When Putin came to power in 2000, efforts were made to restart Russia’s diplomatic ties with North Korea. Kim Jong-un’s father Kim Jong-il also went to Russia on some occasions. However, the relationship soured due to Russia’s deeply pragmatic approach to foreign policy. The Kremlin continued to condemn Pyongyang’s nuclear program in order to maintain friendly relations with the West. Now Russia has also been isolated after Russia’s invasion of Ukraine. In such a situation, Russia, which is economically and politically isolated, has now got an opportunity to improve relations between the two countries.

North Korea’s closeness to China

After the dissolution of the Soviet Union, North Korea has become largely dependent on Beijing for trade and energy. But even this relationship is not free from political tensions. China’s main objective in the Korean Peninsula is to save the autocratic government of North Korea from falling and prevent reunification with South Korea. This will not be acceptable to China because it fears that the unification of the Korean countries will increase US involvement in the region. This is the reason in the relationship between China and North Korea that compels Kim Jong Un to increase his proximity to Moscow. North Korea can get energy at cheaper rates by keeping close ties with Russia. Therefore, it can increase its technical, scientific and commercial cooperation with Russia.
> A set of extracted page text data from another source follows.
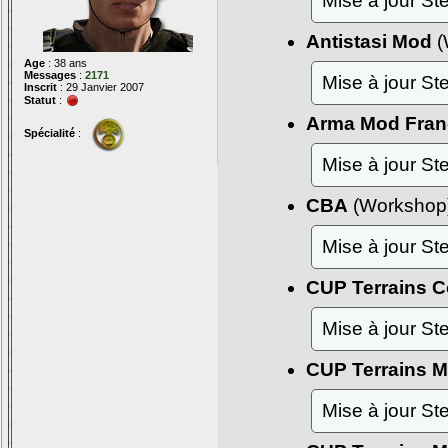
Mise à jour S
Antistasi Mod
(
Age
: 38 ans
Messages
:
2171
Mise à jour S
Inscrit
: 29 Janvier 2007
Statut
:
Arma Mod Fran
Spécialité
:
Mise à jour S
CBA
(Workshop
Mise à jour S
CUP Terrains C
Mise à jour S
CUP Terrains 
Mise à jour S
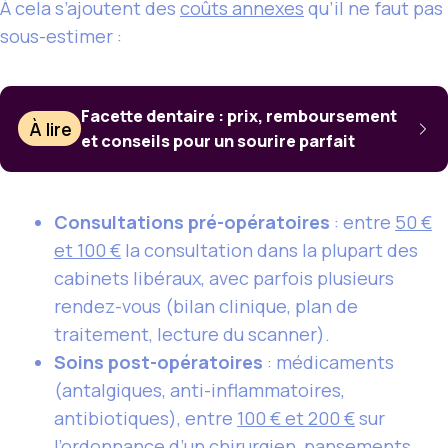
À cela s’ajoutent des
coûts annexes
qu’il ne faut pas
sous-estimer :
Facette dentaire : prix, remboursement
À lire
et conseils pour un sourire parfait
Consultations pré-opératoires
: entre
50 €
et 100 €
la consultation dans la plupart des
cabinets libéraux, avec parfois plusieurs
rendez-vous (bilan clinique, plan de
traitement, lecture du scanner).
Soins post-opératoires
: médicaments
(antalgiques, anti-inflammatoires,
antibiotiques), entre
100 € et 200 €
sur
l’ordonnance d’un chirurgien, pansements,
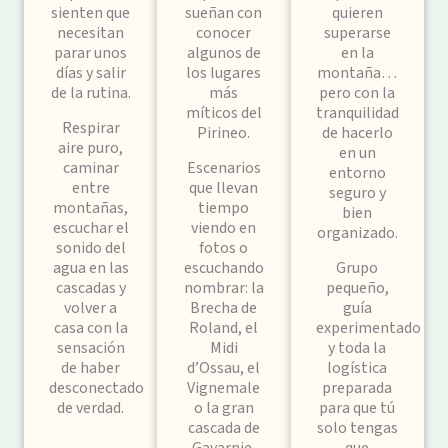
sienten que
sueñan con
quieren
necesitan
conocer
superarse
parar unos
algunos de
en la
días y salir
los lugares
montaña…
de la rutina.
más
pero con la
míticos del
tranquilidad
Respirar
Pirineo.
de hacerlo
aire puro,
en un
caminar
Escenarios
entorno
entre
que llevan
seguro y
montañas,
tiempo
bien
escuchar el
viendo en
organizado.
sonido del
fotos o
agua en las
escuchando
Grupo
cascadas y
nombrar: la
pequeño,
volver a
Brecha de
guía
casa con la
Roland, el
experimentado
sensación
Midi
y toda la
de haber
d’Ossau, el
logística
desconectado
Vignemale
preparada
de verdad.
o la gran
para que tú
cascada de
solo tengas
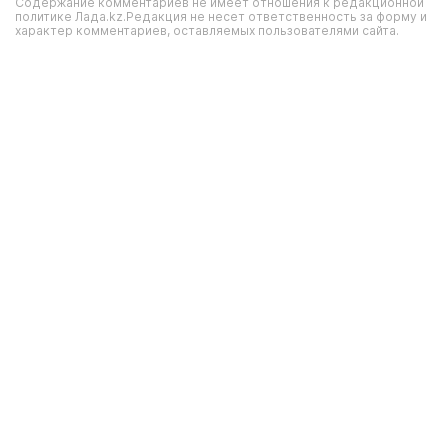
Содержание комментариев не имеет отношения к редакционной
политике Лада.kz.Редакция не несет ответственность за форму и
характер комментариев, оставляемых пользователями сайта.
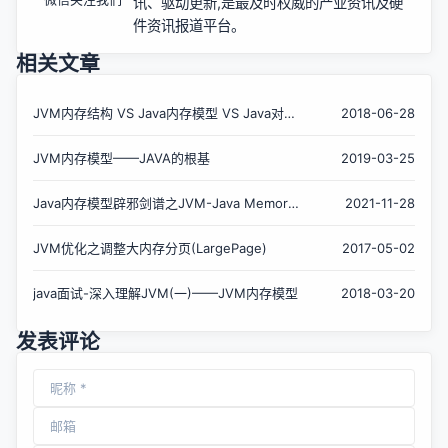
讯、驱动更新,是最及时权威的产业资讯及硬
件资讯报道平台。
相关文章
JVM内存结构 VS Java内存模型 VS Java对象
2018-06-28
模型
JVM内存模型——JAVA的根基
2019-03-25
Java内存模型辟邪剑谱之JVM-Java Memory
2021-11-28
Model
JVM优化之调整大内存分页(LargePage)
2017-05-02
java面试-深入理解JVM(一)——JVM内存模型
2018-03-20
发表评论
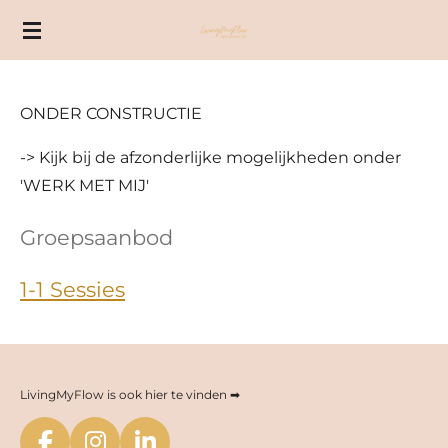
Ga
direct
naar
de
ONDER CONSTRUCTIE
hoofdinhoud
-> Kijk bij de afzonderlijke mogelijkheden onder
'WERK MET MIJ'
Groepsaanbod
1-1 Sessies
LivingMyFlow is ook hier te vinden ➡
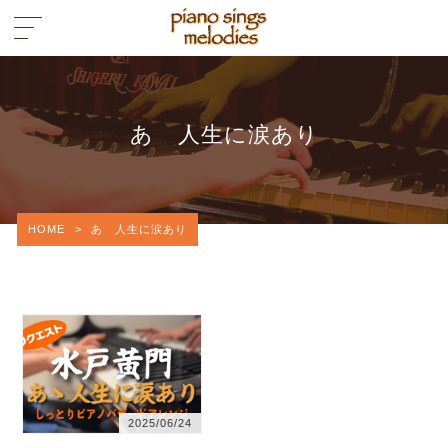
あゝ人生に涙あり
HOME
>
あゝ人生に涙あり
2025/06/24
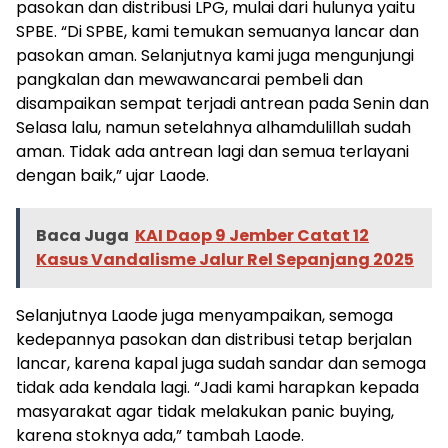
pasokan dan distribusi LPG, mulai dari hulunya yaitu
SPBE. “Di SPBE, kami temukan semuanya lancar dan
pasokan aman. Selanjutnya kami juga mengunjungi
pangkalan dan mewawancarai pembeli dan
disampaikan sempat terjadi antrean pada Senin dan
Selasa lalu, namun setelahnya alhamdulillah sudah
aman. Tidak ada antrean lagi dan semua terlayani
dengan baik,” ujar Laode.
Baca Juga
KAI Daop 9 Jember Catat 12
Kasus Vandalisme Jalur Rel Sepanjang 2025
Selanjutnya Laode juga menyampaikan, semoga
kedepannya pasokan dan distribusi tetap berjalan
lancar, karena kapal juga sudah sandar dan semoga
tidak ada kendala lagi. “Jadi kami harapkan kepada
masyarakat agar tidak melakukan panic buying,
karena stoknya ada,” tambah Laode.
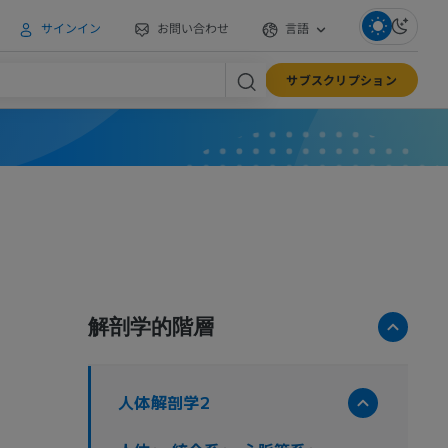
サインイン
お問い合わせ
言語
サブスクリプション
解剖学的階層
人体解剖学2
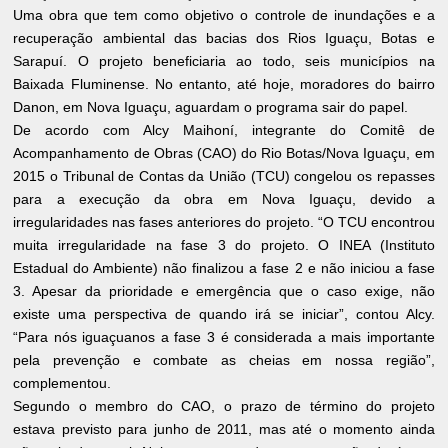
Uma obra que tem como objetivo o controle de inundações e a
recuperação ambiental das bacias dos Rios Iguaçu, Botas e
Sarapuí. O projeto beneficiaria ao todo, seis municípios na
Baixada Fluminense. No entanto, até hoje, moradores do bairro
Danon, em Nova Iguaçu, aguardam o programa sair do papel.
De acordo com Alcy Maihoní, integrante do Comitê de
Acompanhamento de Obras (CAO) do Rio Botas/Nova Iguaçu, em
2015 o Tribunal de Contas da União (TCU) congelou os repasses
para a execução da obra em Nova Iguaçu, devido a
irregularidades nas fases anteriores do projeto. “O TCU encontrou
muita irregularidade na fase 3 do projeto. O INEA (Instituto
Estadual do Ambiente) não finalizou a fase 2 e não iniciou a fase
3. Apesar da prioridade e emergência que o caso exige, não
existe uma perspectiva de quando irá se iniciar”, contou Alcy.
“Para nós iguaçuanos a fase 3 é considerada a mais importante
pela prevenção e combate as cheias em nossa região”,
complementou.
Segundo o membro do CAO, o prazo de término do projeto
estava previsto para junho de 2011, mas até o momento ainda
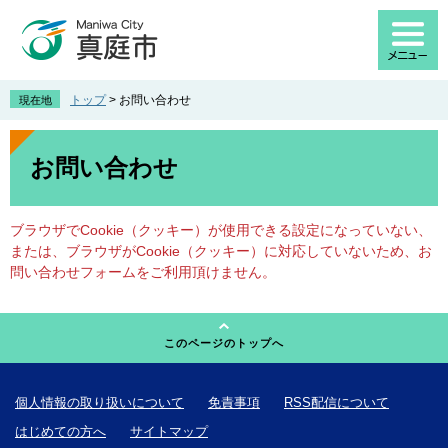
ペ
メ
ー
ニ
ジ
ュ
の
ー
先
を
トップ
>
お問い合わせ
現在地
頭
飛
で
ば
本
す
し
文
お問い合わせ
。
て
本
文
ブラウザでCookie（クッキー）が使用できる設定になっていない、
へ
または、ブラウザがCookie（クッキー）に対応していないため、お
問い合わせフォームをご利用頂けません。
このページのトップへ
個人情報の取り扱いについて
免責事項
RSS配信について
はじめての方へ
サイトマップ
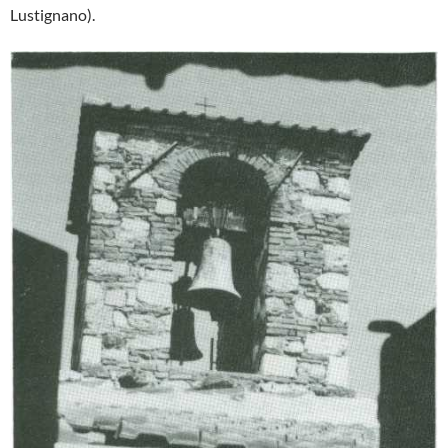
Lustignano).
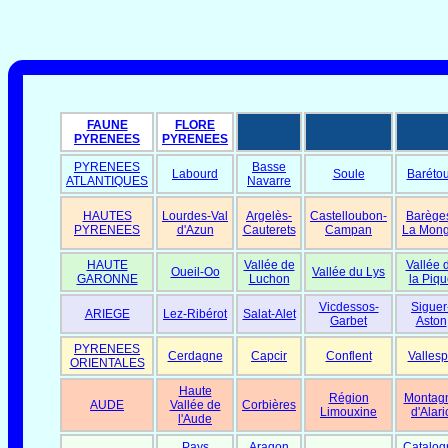
FAUNE
FLORE
PYRENEES
PYRENEES
PYRENEES
Basse
Labourd
Soule
Baréto
ATLANTIQUES
Navarre
HAUTES
Lourdes-Val
Argelès-
Castelloubon-
Barège
PYRENEES
d'Azun
Cauterets
Campan
La Mong
HAUTE
Vallée de
Vallée 
Oueil-Oo
Vallée du Lys
GARONNE
Luchon
la Piqu
Vicdessos-
Siguer
ARIEGE
Lez-Ribérot
Salat-Alet
Garbet
Aston
PYRENEES
Cerdagne
Capcir
Conflent
Vallesp
ORIENTALES
Haute
Région
Montag
AUDE
Vallée de
Corbières
Limouxine
d'Alari
l'Aude
Pays
Aragon
Catalog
Russia’s inclination is positive

Some, such as Lancaster University lecturer in international politics Barbara Yoxon, say Russia’s leaning toward North Korea is a positive sign. He claimed that Russia’s request for weapons meant military and economic sanctions were working against the Kremlin. Unable to buy weapons from other countries, Putin is turning to North Korea and Iran, whose weapons are considered unreliable. It is true that the close ties between the world’s most dangerous autocratic countries are a dire warning to the Westerner. Russia’s interests in North Korea and Iran may be selfish, but it also indicates that Moscow is not concerned about maintaining diplomatic relations with the West. It can position the Shanghai Cooperation Organization (SCO) as a rival to NATO (North Atlantic Treaty Organization (NATO).